Your answer should be every line of the entries that has the string "Contact" in it.

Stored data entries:
▼▼▼

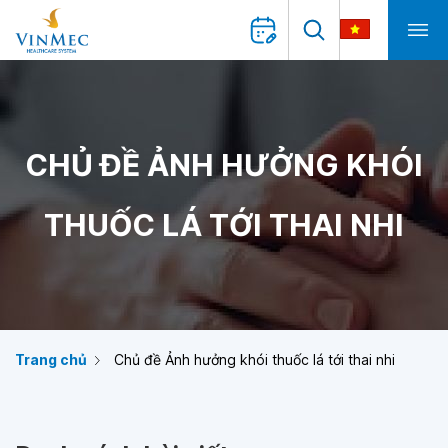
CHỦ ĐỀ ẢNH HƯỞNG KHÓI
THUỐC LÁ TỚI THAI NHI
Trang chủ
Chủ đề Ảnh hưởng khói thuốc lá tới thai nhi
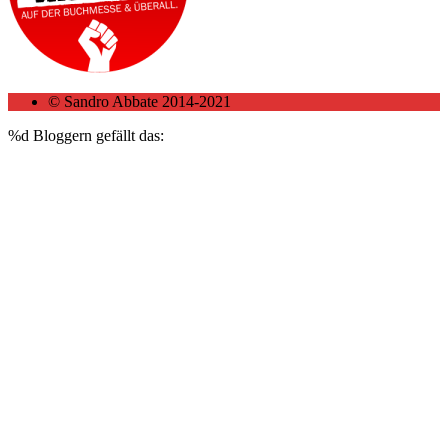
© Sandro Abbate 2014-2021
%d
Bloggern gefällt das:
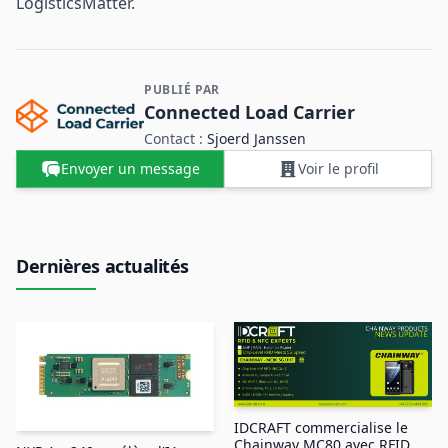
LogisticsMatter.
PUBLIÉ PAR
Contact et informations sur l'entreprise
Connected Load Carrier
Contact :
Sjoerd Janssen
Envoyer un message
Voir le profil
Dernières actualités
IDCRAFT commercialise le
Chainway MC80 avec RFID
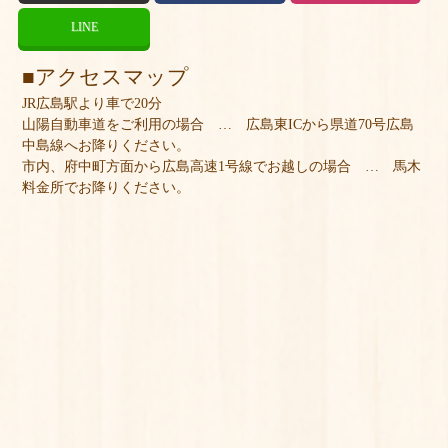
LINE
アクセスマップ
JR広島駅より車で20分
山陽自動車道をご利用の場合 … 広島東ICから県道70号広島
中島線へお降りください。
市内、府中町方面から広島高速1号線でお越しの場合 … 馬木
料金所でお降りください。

▲▲▲

■ **Task solution**
Contact et informations sur l'entreprise
Contact :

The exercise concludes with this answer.